Leibniz, protestant luthérien n'eut de cesse de chercher à concilier les églises chrétiennes, protestantes et catholiques (Systema theologicum (1686)). Il rédige les confessio philosophi, la profession de foi du philosophe puis Essais de théodicée sur la bonté de Dieu, la liberté de l'homme et l'origine du mal pour argumenter contre les sceptiques de son époque et concilier foi et raison.

Whitehead, protestant, s'inscrit dans cette volonté de conciliation de la foi avec la raison. La religion tient donc une place importante dans l'oeuvre des deux philosophes.

Chez Whitehead, la sécularisation joue un rôle premier dans sa tentative de réformer la religion.
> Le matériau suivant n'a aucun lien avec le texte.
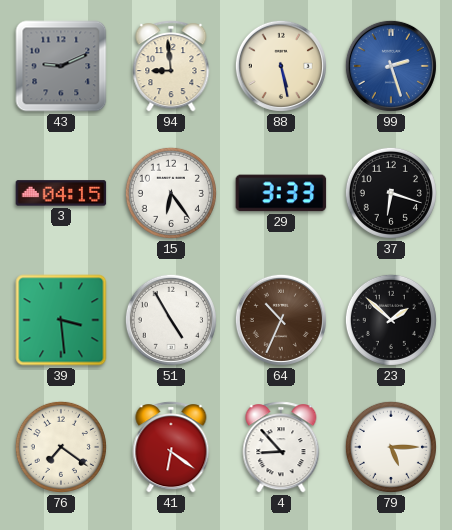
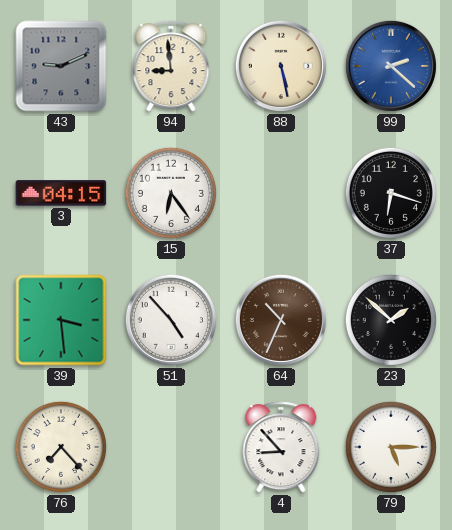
99: 2:27 -> 2:22
29: 3:33 -> none
51: 4:55 -> 4:53
76: 7:21 -> 7:23
41: 6:21 -> none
Il s'agit de comprendre pour quelles raisons, le monde moderne a perdu Dieu : l'opposition entre science et religion et l'attitude défensive des religieux expliquent le rejet de la religion. 24(*) Pour que le christianisme survive dans le monde moderne, il faut dépasser les contradictions religion-science.

« Nous devrions attendre, mais de façon ni passive, ni désespérée. La contradiction est un signe qu'il existe des vérités plus vastes et des perspectives plus fines desquelles émergera une réconciliation d'une religion plus profonde et d'une science plus subtile. » 25(*)

A l'instar de Leibniz qui considérait que la foi et la raison ne pouvait point se contredire car c'était les deux sources d'une même vérité, Whitehead envisage comme apparente la contradiction entre science et religion, il est nécessaire qu'elles convolent pour contribuer à une vision du monde plus riche puisqu'elles constituent les deux plus grandes forces générales qui influencent les hommes.

Cela dit, tandis que Leibniz entreprend de concilier la vérité révélée avec la vérité rationnelle, Whitehead promeut une évolution de la religion. Elle doit se réformer et accepter le changement pour rester vivante et ne pas se figer.

« Le progrès de la science doit entrainer la codification incessante de la pensée religieuse, au grand avantage de la religion. » 26(*)

Elle doit aussi suivre la psychologie des civilisations. Autrefois, le règne des passions l'emportait sur la raison, la religion s'adaptait à cet état de fait et suscitait la crainte chez ses dévots. L'avènement de la science a renversé les choses, elle va vers davantage de rationalisation et atténue la crainte de l'avenir, dès lors, la religion devient désuète car elle ne colle plus avec les aspirations des civilisations modernes, elle doit se réformer et s'adapter à la psychologie moderne. C'est pour cela que Whitehead définit la religion comme l'idéal ultime de la quête désespérée de l'homme, une aventure de l'esprit, c'est la vie intérieure de l'homme.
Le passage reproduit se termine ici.